As a guy who was crippling socially anxious and decided to turn it around in his 20's:

Step 1: Get a new wardrobe, fix your exterior. The way you dress reflects how you see yourself. Funnily enough the opposite can be true too. I know when I started trying to be confident, I switched up what I wore, held my self a little straighter, forced myself to smile more and it had an almost immediate impact on my confidence and in the way I carried myself. (this probably took me like 1.5 to get to become habitual)

Step 2: Put yourself out there, work on your interior. Repetition. Repetition. Repetition. Repeat small interactions over and over, then escalate one step further, and keep doing this over and over and over until everything starts to feel at least not terrifying. You need to put yourself out there in however small a way, until you can do it bigger and bigger. (this part took me like 3 years to do)

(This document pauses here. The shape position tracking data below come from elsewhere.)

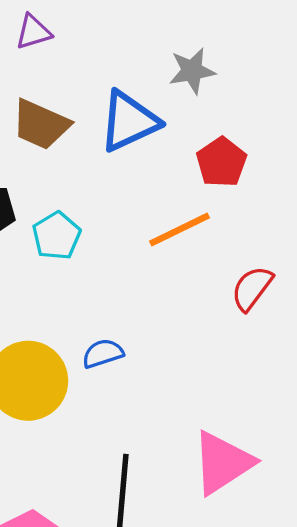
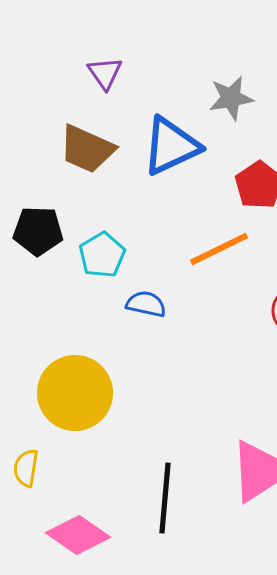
purple triangle: (33, 32) -> (105, 73), moved, turned -48
blue semicircle: (103, 353) -> (146, 304), moved, turned 30

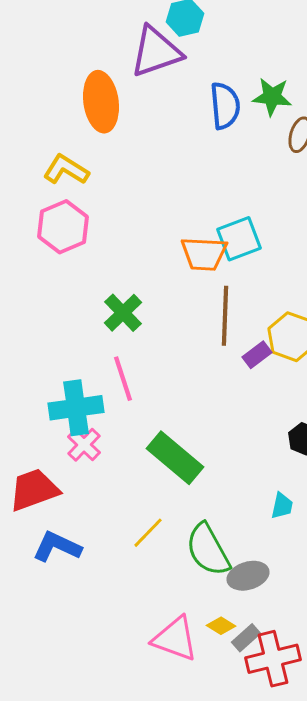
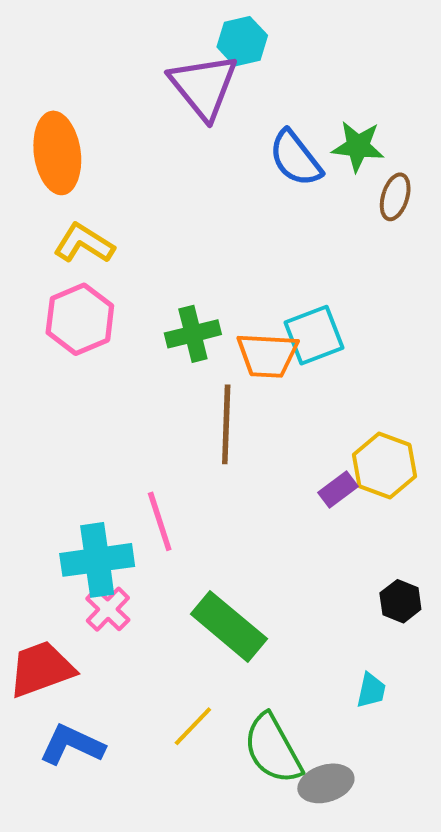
purple triangle: (156, 52) -> (204, 86), turned -50
orange ellipse: (101, 102) -> (57, 153), moved
blue semicircle: (225, 106) -> (295, 158), turned 147
green cross: (123, 313) -> (193, 334), moved, turned 30
brown line: (225, 316) -> (226, 424), moved

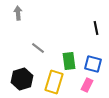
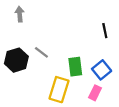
blue square: (93, 64) -> (102, 70), turned 36
black hexagon: (22, 79) -> (16, 60), moved

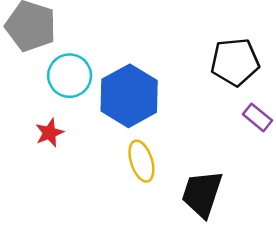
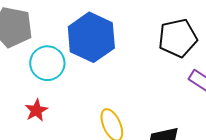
blue hexagon: (129, 96) -> (91, 37), moved

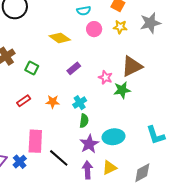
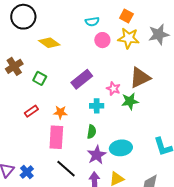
yellow star: (120, 27) -> (129, 38), size x1.5
yellow diamond: (60, 38) -> (49, 43), moved
purple rectangle: (74, 68) -> (82, 79), size x1.5
cyan cross: (80, 103) -> (97, 106), moved, turned 32
pink rectangle: (35, 141) -> (56, 137), moved

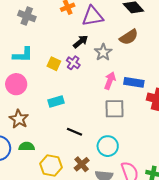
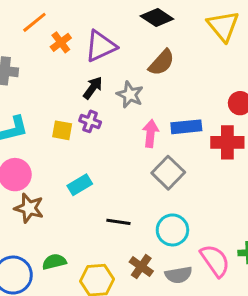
gray square: (115, 109) -> (168, 173), turned -30
brown star: (19, 119) -> (29, 208), moved

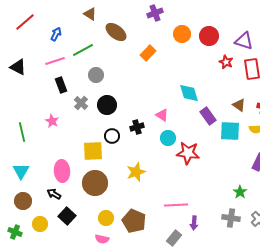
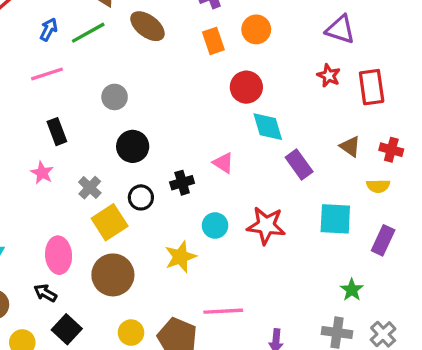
red circle: (209, 36) -> (246, 87), moved
purple triangle: (244, 41) -> (340, 29), moved
green line: (83, 50) -> (88, 33), moved
orange rectangle: (148, 53) -> (213, 41), moved, turned -63
black rectangle: (61, 85) -> (57, 132), moved
gray cross: (81, 103) -> (90, 188), moved
cyan square: (230, 131) -> (335, 219), moved
cyan circle: (168, 138) -> (215, 225), moved
yellow square: (93, 151) -> (110, 222), turned -30
pink line: (176, 205) -> (223, 311), moved

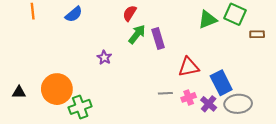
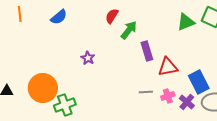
green arrow: (137, 34) -> (129, 30), moved
purple rectangle: (158, 38) -> (147, 51), moved

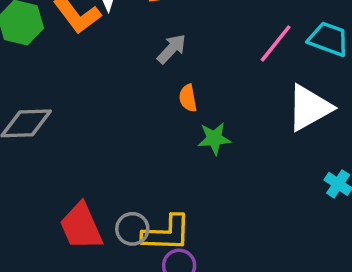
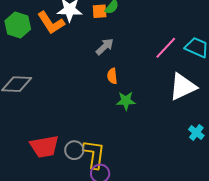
red trapezoid: (81, 226) -> (44, 147), turned -80
yellow L-shape: (167, 233) -> (94, 154), turned -88

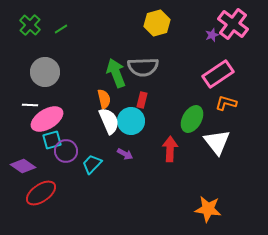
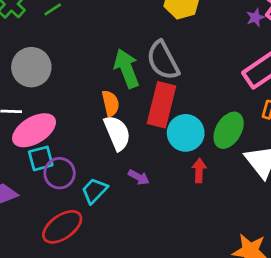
gray semicircle: (143, 67) -> (163, 60), turned 64
red rectangle: (142, 100) -> (162, 105), size x2.0
cyan circle: (131, 121) -> (186, 133), moved
red arrow: (170, 149) -> (199, 170), size x0.7
red ellipse: (41, 193) -> (62, 227), moved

Step 3: Take a massive leap of faith. Once you're in a place where you have an OK base, Jump. You'll probably get hurt, but you'll also learn that falling isn't actually that scary. What's way, way, WAAAAY scarier is that gnawing, suffocating almost acidic anxiety at the pit of your stomach that feels halfway like guilt, halfway like fear, and a twinge of regret. (Once I did this, I lost all fear. I was rejected, but I felt like a giant weight was lifted off my shoulders because for once i'd put myself 100% out there to someone, and it felt good. I started chain dating a few months after this and everything felt easy)

If you're worried about the virgin thing, having been a guy in his 20's that was one, and having actually dated women who were virgin at 25+, no one really gives a fuck one way or the other. Sleeping with virgins isn't any more special than sleeping with non virgins.